Pointing to numerous studies on the positive affects of breastfeeding for both mother and child, Meltzer says moms who breastfeed are giving their kids the best start to life possible. “It’s nature’s medicine, but the affects stay around long after the infant is weaned,” she explains. “Infants who are artificially fed with formulas are 15 times more likely to get sick and need medical care or hospitalization. Mother’s milk contains different types of living cells that gobble up germs and keep the infant healthier.”
It’s one of the reasons public breastfeeding is protected in the State of New York. A 1994 amendment to New York Civil Rights law allows that “a mother may breast feed (sic) her baby in any location, public or private, where the mother is otherwise authorized to be.” New York is also one of 27 states that exempts breastfeeding from public indecency laws.
But can’t you just cover up?
You wouldn’t have to worry about being indecent if you just covered up, some people say. Not exactly.
“Covering up is not practical nor comfortable for the baby, and there will be incidental exposure of the nipple and areola anyway,” Keegan explains. “With an infant, a mother needs to see her baby to comfortably latch him on to her exposed breast. With an older baby, the baby often pops off the breast unpredictably or pushes the cover away.”
For babies, eating is also a social event – they like moving about, they like the freedom of seeing what’s going on around them. Similarly, mothers like keeping their babies in view when they’re feeding – whether it’s to see that the baby is comfortable or simply to have that bond.
But while people, like the woman who voiced her disgust at Joyce for feeding her child, see indecency, Meltzer says most women show very little skin while breastfeeding. “Most women who breastfeed in public are pretty covered, not only by their shirt, but also by the baby,” she points out. When they see a woman breastfeeding, the experts say the response shouldn’t be “gross,” but recognition that they just saw a woman being a good parent.
“If people understood the importance of breastfeeding as a real public health issue, they might be more understanding or at least tolerant of seeing a woman breastfeed,” Meltzer explains. “People mistakenly think women are being selfish or self-centered for wanting to breastfeed in public and willing to fight for that right,” Keegan says.
“No one ever gave me any problem breastfeeding in public,” she says of the days when she was still nursing her four children. “However, when I could, I found private places to nurse. I did find certain situations uncomfortable because breastfeeding in public was not the norm.”

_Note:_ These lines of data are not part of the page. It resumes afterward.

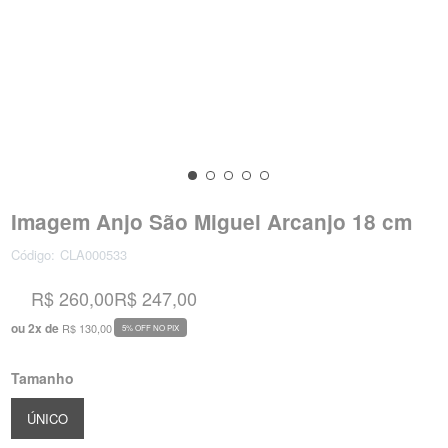
Imagem Anjo São Miguel Arcanjo 18 cm
Código:
CLA000533
R$ 260,00
R$ 247,00
ou
2
x
de
R$ 130,00
5% OFF NO PIX
Tamanho
ÚNICO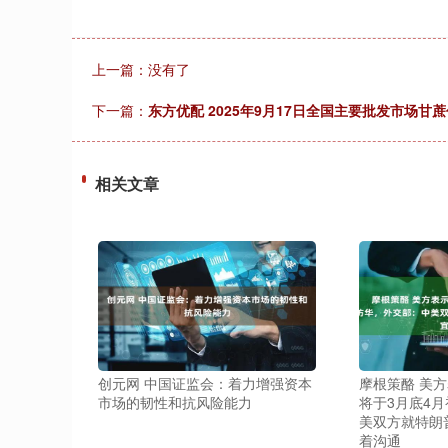
上一篇：没有了
下一篇：
东方优配 2025年9月17日全国主要批发市场甘
相关文章
创元网 中国证监会：着力增强资本
摩根策酪 美
市场的韧性和抗风险能力
将于3月底4
美双方就特朗
着沟通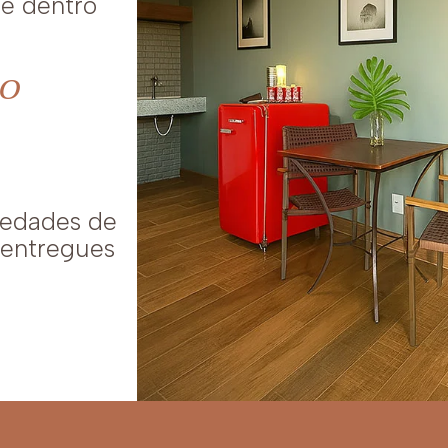
de dentro
so
iedades de
s entregues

To make things more comfortable, Keegan kept her eyes on her child; but she would have preferred to see more women breastfeeding in public. It would have made her more comfortable to be part of the crowd.
New mothers and breastfeeding difficulties
Keegan has found that discreet or hidden nursing has adversely impacted the way new mothers are launched into breastfeeding. Accustomed to seeing bottles stuck in the center of the mouth, that’s the first thing a new mom attempts to do with her own nipple.
“Unfortunately the bottle-feeding positioning inevitably leads to a suboptimal latch that is responsible for the common difficulties women experience such as painful nursing and low milk supply. I wrote Breastfeeding with Comfort and Joy to help women overcome this bottle-feeding imprinting that causes so many problems for breastfeeding,” she explains. “Unless a woman is exposed to breastfeeding, including observing a baby latch which requires the momentary exposure of the nipple and areola, she is imprinted with bottle-feeding behaviors.”
Jeanne Sager is a freelance writer and mom from Sullivan County.